#### PROBLEM REQUIREMENTS:
Starting with the opening line of the entries below, transcribe each line exactly up to and including the one that has "für ihr intensives Terpenprofil"; pictures are not copied.

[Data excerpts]
####
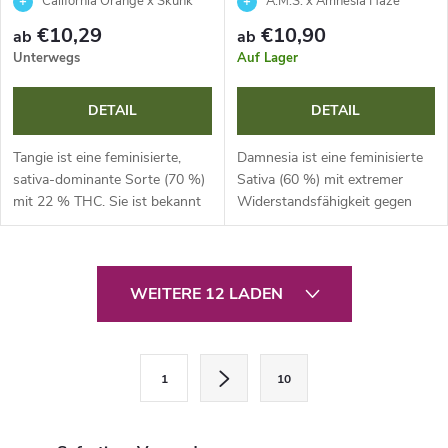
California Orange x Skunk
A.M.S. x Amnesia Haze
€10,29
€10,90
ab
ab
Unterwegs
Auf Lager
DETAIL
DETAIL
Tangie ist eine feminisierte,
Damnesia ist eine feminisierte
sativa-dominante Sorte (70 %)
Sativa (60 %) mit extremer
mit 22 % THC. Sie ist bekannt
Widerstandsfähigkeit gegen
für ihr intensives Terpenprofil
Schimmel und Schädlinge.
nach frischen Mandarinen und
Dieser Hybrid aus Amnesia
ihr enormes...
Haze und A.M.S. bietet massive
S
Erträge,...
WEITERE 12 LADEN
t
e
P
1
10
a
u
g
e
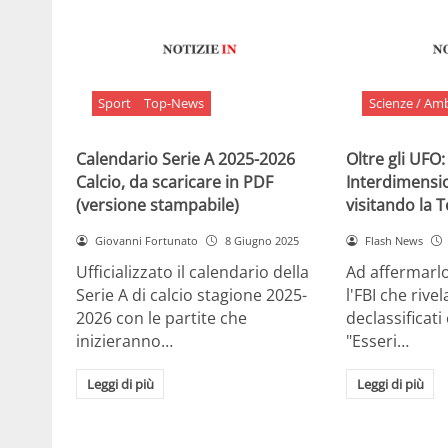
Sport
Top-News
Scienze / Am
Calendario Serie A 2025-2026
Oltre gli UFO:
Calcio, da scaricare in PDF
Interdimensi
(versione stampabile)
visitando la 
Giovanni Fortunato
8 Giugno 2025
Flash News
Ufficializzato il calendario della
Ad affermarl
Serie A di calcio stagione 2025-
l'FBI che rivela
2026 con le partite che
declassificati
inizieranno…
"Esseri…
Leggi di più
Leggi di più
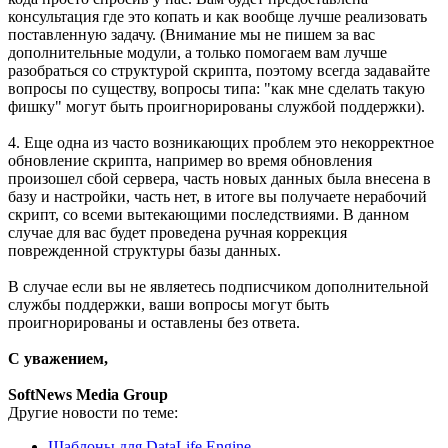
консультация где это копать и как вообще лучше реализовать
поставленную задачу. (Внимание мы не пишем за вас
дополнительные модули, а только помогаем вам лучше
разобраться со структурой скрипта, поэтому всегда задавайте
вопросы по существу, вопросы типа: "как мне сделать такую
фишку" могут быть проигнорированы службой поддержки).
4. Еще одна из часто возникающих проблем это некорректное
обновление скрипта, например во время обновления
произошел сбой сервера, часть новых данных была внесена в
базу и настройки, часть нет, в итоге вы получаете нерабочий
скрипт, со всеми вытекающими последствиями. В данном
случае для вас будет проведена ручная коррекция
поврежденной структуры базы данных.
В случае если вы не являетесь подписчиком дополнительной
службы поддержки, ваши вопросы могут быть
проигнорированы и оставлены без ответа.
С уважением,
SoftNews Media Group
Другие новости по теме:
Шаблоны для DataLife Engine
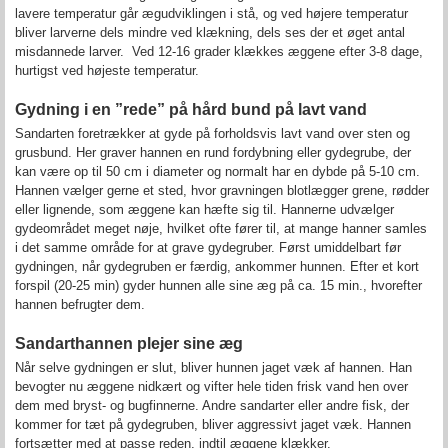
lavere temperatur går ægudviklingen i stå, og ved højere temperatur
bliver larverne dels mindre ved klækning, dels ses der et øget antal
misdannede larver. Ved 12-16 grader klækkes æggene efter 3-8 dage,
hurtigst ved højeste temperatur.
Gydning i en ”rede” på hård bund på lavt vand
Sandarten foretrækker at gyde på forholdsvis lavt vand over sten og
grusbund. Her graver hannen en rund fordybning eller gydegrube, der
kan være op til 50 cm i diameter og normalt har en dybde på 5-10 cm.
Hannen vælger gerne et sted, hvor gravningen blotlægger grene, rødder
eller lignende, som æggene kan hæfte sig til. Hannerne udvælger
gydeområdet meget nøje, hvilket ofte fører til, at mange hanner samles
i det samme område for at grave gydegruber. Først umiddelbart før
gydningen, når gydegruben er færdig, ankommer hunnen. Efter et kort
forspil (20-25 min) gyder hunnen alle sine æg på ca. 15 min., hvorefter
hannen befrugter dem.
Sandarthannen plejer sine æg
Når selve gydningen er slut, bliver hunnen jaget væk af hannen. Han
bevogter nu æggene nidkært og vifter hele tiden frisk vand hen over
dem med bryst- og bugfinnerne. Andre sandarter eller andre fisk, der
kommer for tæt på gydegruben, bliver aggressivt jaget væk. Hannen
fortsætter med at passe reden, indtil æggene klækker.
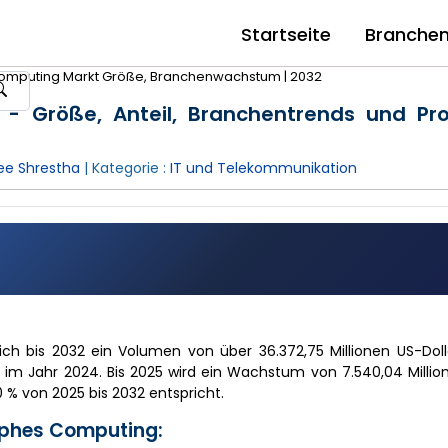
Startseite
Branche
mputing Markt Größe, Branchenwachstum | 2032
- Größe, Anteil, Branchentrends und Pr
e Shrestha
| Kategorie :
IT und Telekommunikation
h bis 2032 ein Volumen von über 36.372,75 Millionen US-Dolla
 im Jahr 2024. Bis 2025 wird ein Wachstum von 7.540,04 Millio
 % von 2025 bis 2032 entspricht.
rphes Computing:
####
#### WRITTEN RESPONSE:
California Orange x Skunk
A.M.S. x Amnesia Haze
€10,29
€10,90
ab
ab
Unterwegs
Auf Lager
DETAIL
DETAIL
Tangie ist eine feminisierte,
Damnesia ist eine feminisierte
sativa-dominante Sorte (70 %)
Sativa (60 %) mit extremer
mit 22 % THC. Sie ist bekannt
Widerstandsfähigkeit gegen
für ihr intensives Terpenprofil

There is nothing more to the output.